Suzuki Takahiro
Department of Hematology, Kitasato University School of Medicine.
Rinsho Ketsueki. 2024;65(9):884-891. doi: 10.11406/rinketsu.65.884.
Myelodysplastic neoplasms (MDS) are clonal hematological malignancies arising from gene mutations. Immunosuppressive therapies (IST) are effective in lower-risk MDS (LR-MDS) with characteristics such as hypoplastic marrow with low blasts or low ring sideroblasts, and with a small increase of PNH clones or decrease of megakaryocytes.
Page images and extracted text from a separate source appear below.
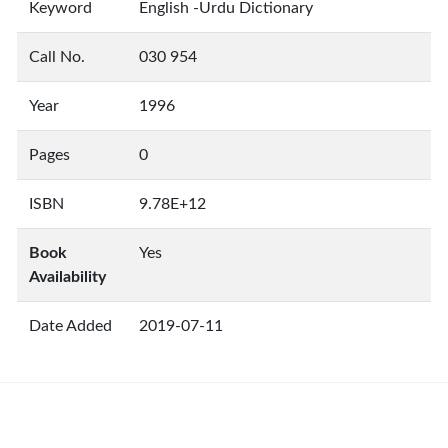
Keyword
English -Urdu Dictionary
Call No.
030 954
Year
1996
Pages
0
ISBN
9.78E+12
Book
Yes
Availability
Date Added
2019-07-11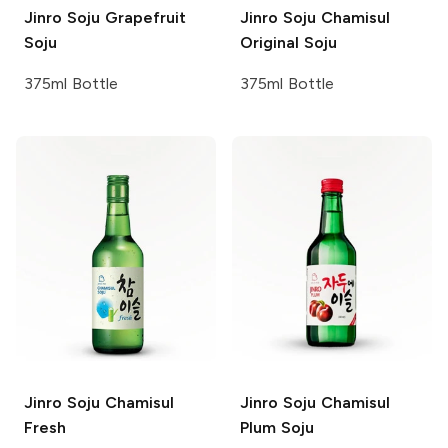
Jinro Soju
Grapefruit
Jinro Soju
Chamisul
Soju
Original Soju
375ml Bottle
375ml Bottle
Jinro Soju
Chamisul
Jinro Soju
Chamisul
Fresh
Plum Soju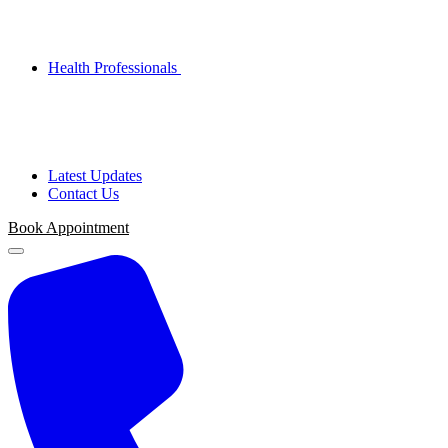
Health Professionals
Latest Updates
Contact Us
Book Appointment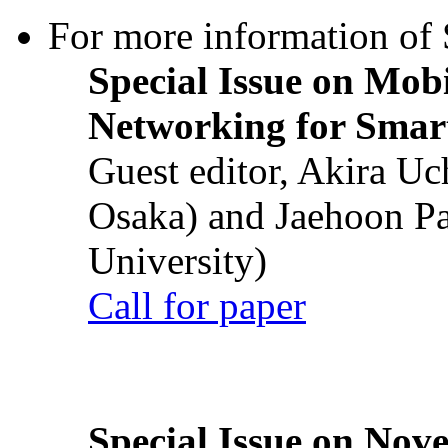
For more information of S
Special Issue on Mob
Networking for Smart
Guest editor, Akira U
Osaka) and Jaehoon P
University)
Call for paper
Special Issue on Nove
Differential diagnosis of these LR-MDS cases from AA can be difficult, and precise diagnosis requires careful evaluation of bone marrow cellularity and dysplasia. To decide on an appropriate treatment strategy for LR-MDS, it is important to evaluate the underlying pathology, and preferentially select IST as first-line therapy in patients with features that indicate immune-mediated bone marrow failure.
骨髓增生异常肿瘤(MDS)是由基因突变引起的克隆性血液系统恶性肿瘤。免疫抑制疗法(IST)对低危MDS(LR-MDS)有效,其特征包括骨髓发育不良伴原始细胞低或环形铁粒幼细胞低,以及阵发性睡眠性血红蛋白尿(PNH)克隆轻度增加或巨核细胞减少。将这些LR-MDS病例与再生障碍性贫血(AA)进行鉴别诊断可能具有挑战性,准确诊断需要仔细评估骨髓细胞密度和发育异常情况。为LR-MDS确定合适的治疗策略时,评估潜在病理情况很重要,对于具有免疫介导的骨髓衰竭特征的患者,应优先选择IST作为一线治疗。